Masked and Adaptive Transformer for Exemplar Based Image Translation
Chang Jiang, Fei Gao, Biao Ma, Yuhao Lin, Nannan Wang, Gang Xu

TL;DR
This paper introduces MATEBIT, a novel exemplar-based image translation framework that improves cross-domain correspondence accuracy using a masked and adaptive transformer, and enhances style representation quality through contrastive learning.
Contribution
The paper proposes a masked and adaptive transformer for better cross-domain matching and a contrastive style learning method, advancing exemplar-based image translation quality.
Findings
Outperforms state-of-the-art methods in diverse image translation tasks.
Uses a novel masked and adaptive transformer for accurate semantic correspondence.

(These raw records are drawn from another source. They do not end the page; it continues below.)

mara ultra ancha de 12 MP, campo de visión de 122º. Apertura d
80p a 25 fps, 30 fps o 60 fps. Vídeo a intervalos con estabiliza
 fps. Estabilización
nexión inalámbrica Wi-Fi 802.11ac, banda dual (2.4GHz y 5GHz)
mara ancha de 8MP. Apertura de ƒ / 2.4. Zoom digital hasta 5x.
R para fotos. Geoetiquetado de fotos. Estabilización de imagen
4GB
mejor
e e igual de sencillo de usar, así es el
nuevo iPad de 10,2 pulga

Employs contrastive style learning for high-quality style representations.
Abstract
We present a novel framework for exemplar based image translation. Recent advanced methods for this task mainly focus on establishing cross-domain semantic correspondence, which sequentially dominates image generation in the manner of local style control. Unfortunately, cross-domain semantic matching is challenging; and matching errors ultimately degrade the quality of generated images. To overcome this challenge, we improve the accuracy of matching on the one hand, and diminish the role of matching in image generation on the other hand. To achieve the former, we propose a masked and adaptive transformer (MAT) for learning accurate cross-domain correspondence, and executing context-aware feature augmentation. To achieve the latter, we use source features of the input and global style codes of the exemplar, as supplementary information, for decoding an image. Besides, we devise a novel…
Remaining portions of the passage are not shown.